Pesa come un macigno sulla qualità dell’architettura, sulla pianificazione, sullo sviluppo economico, sulla società.
Posso avere in mano il miglior progetto di trasformazione urbana del mondo, il più attento alla sostenibilità, al contesto fisico e sociale, alla fattibilità economica, all’innovazione tecnologica ecc. ecc.
Ma se lo realizzo dopo 20 anni dalla sua concezione diventerà comunque un progetto sbagliato!
Operatori immobiliari, investitori, costruttori, progettisti quando e se riescono a raggiungere la fine del labirinto burocratico per realizzare un intervento non hanno più né la forza né la voglia né le risorse per occuparsi della qualità dell’Architettura.
Ma come è possibile che nessuno si renda conto di come questa macchina infernale che è stata costruita tra vincoli e procedure è la strada sbagliata che ha prodotto degrado e devastazione del territorio? ……..
Voglio qui citare la sequenza logica che in tante occasioni il nostro “saggio”, l’ingegner Odorisio ha espresso.

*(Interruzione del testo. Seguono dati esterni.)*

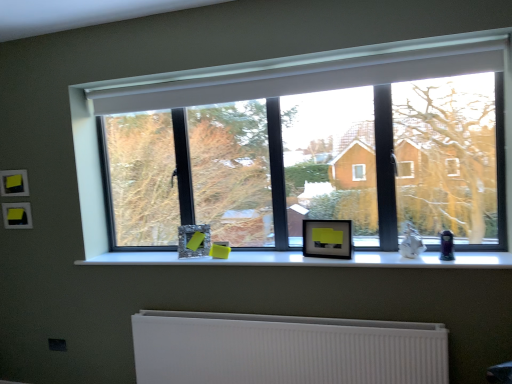 Locate an element on the screen. This screenshot has width=512, height=384. free space in front of matte glass picture frame at center, arranged as the second picture frame when viewed from the front is located at coordinates (201, 258). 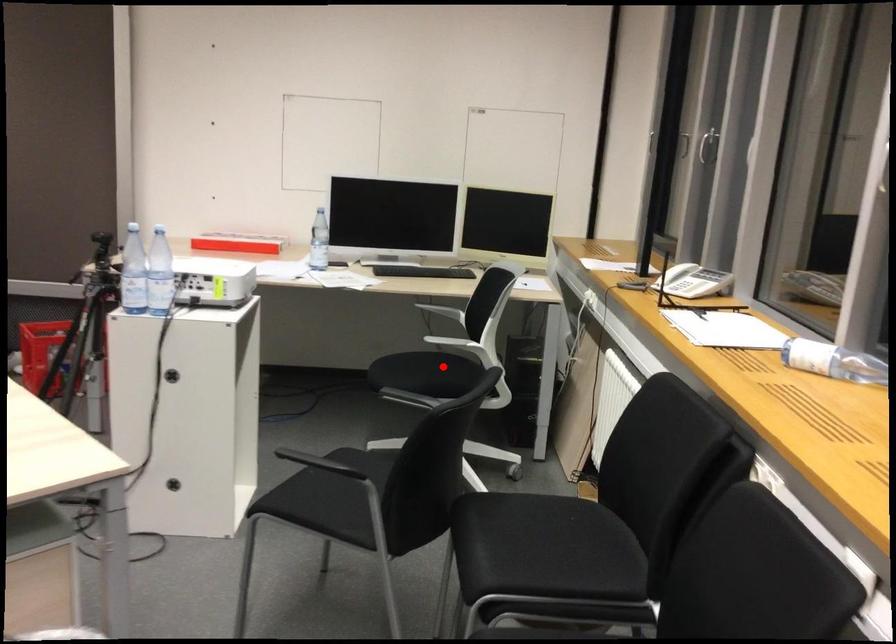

Un sequenza capace di offrire un quadro straordinariamente sintetico della nostra realtà:
l’architettura è stata uccisa dall’urbanistica. L’urbanistica è stata uccisa da una presunta tutela del paesaggio. Architettura, urbanistica e paesaggio sono stati uccisi da inutili procedure ed autocompiacenti regole burocratiche.
La domanda che sorge immediata è questa: chi è l’assassino?
La risposta non è semplice. Ma forse nessuno di noi può sentirsi immune. Ciascuno di noi qualche coltellata, nel tempo, l’ha data.
Delle responsabilità della politica e dei pubblici amministratori ho già detto. Ma dobbiamo confessarci anche le responsabilità del mondo dei progettisti, degli urbanisti, dei pianificatori “illuminati” troppo spesso imprigionati da una sorta di super io disciplinare che li ha resi incapaci di confrontarsi con la realtà, con la necessaria mediazione dei conflitti che è insita in ogni processo di trasformazione fisica.